WHAT TO WORK ON | Only lines containing "Bihar" are wanted from the data below. Copy those lines.

(Stored data entries)
════════════════════

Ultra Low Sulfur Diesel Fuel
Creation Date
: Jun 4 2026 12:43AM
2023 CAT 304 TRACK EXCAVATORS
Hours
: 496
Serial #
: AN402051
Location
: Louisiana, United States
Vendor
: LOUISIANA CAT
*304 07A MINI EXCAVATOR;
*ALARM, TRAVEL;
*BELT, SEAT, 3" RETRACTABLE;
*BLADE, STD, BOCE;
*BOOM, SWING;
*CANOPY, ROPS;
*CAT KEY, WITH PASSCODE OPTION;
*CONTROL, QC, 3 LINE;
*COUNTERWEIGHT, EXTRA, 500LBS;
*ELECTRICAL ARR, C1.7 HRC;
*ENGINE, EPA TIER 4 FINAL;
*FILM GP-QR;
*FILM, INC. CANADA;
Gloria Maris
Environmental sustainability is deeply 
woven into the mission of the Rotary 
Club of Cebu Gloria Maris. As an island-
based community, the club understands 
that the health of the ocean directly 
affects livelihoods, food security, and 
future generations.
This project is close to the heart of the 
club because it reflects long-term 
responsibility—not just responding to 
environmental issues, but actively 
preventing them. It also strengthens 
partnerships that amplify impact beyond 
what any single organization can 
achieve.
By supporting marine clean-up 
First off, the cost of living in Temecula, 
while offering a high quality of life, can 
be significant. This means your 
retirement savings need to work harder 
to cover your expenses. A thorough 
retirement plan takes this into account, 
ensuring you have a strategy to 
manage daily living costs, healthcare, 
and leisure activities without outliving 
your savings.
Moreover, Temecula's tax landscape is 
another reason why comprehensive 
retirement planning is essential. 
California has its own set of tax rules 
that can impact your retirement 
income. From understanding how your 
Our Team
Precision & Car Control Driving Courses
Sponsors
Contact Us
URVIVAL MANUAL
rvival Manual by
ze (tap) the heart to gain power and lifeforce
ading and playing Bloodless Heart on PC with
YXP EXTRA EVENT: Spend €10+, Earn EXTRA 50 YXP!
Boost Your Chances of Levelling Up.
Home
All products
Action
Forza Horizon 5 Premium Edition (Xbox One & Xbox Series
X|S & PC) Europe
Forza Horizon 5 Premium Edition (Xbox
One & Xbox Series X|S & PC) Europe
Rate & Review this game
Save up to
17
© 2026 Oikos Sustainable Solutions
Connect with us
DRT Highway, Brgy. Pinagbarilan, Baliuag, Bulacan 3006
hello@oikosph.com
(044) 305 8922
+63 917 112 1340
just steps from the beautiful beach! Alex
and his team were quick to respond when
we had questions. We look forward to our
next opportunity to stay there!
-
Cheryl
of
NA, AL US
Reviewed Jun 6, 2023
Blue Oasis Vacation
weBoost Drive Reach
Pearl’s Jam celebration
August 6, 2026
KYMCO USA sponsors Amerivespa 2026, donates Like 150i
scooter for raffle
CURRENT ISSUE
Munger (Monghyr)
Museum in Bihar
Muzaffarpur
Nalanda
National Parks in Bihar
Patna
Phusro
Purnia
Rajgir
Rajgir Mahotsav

════════════════════

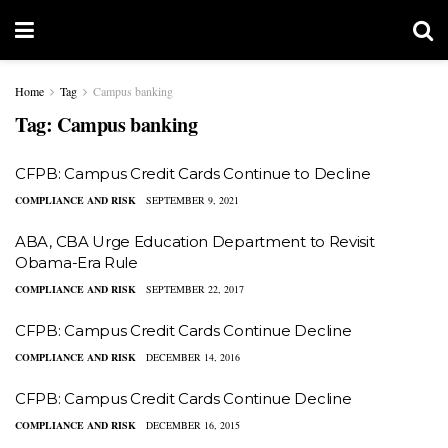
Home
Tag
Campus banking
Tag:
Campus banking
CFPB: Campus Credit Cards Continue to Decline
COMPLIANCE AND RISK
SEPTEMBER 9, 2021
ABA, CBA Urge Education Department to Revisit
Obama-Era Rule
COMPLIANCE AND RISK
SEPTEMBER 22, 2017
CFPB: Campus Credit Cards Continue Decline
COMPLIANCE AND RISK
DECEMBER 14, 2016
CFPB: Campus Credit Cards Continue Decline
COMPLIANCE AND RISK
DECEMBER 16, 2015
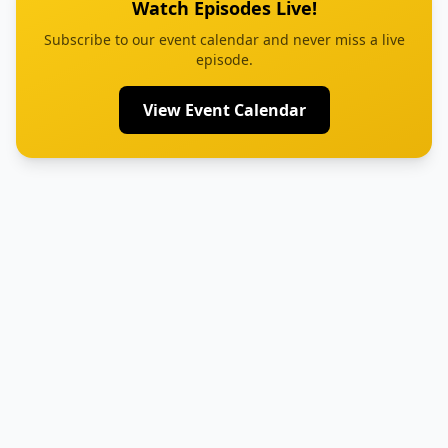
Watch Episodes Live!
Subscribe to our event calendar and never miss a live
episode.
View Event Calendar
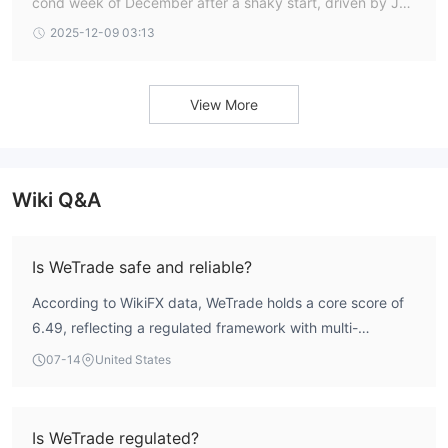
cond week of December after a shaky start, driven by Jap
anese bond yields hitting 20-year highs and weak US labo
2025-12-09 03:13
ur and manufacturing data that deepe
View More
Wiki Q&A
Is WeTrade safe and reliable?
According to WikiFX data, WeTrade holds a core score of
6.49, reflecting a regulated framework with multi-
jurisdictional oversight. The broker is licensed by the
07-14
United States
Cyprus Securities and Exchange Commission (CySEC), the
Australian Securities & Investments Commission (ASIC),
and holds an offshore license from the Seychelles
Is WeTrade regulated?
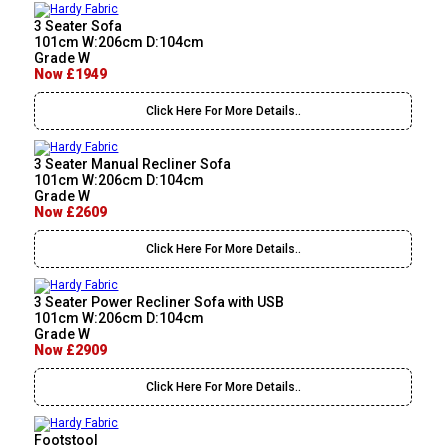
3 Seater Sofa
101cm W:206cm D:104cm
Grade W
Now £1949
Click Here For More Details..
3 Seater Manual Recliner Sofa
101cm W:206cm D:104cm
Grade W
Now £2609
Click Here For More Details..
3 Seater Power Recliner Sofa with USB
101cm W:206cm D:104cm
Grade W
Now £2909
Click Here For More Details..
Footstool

════════════════════

THE ANSWER |
Museum in Bihar
National Parks in Bihar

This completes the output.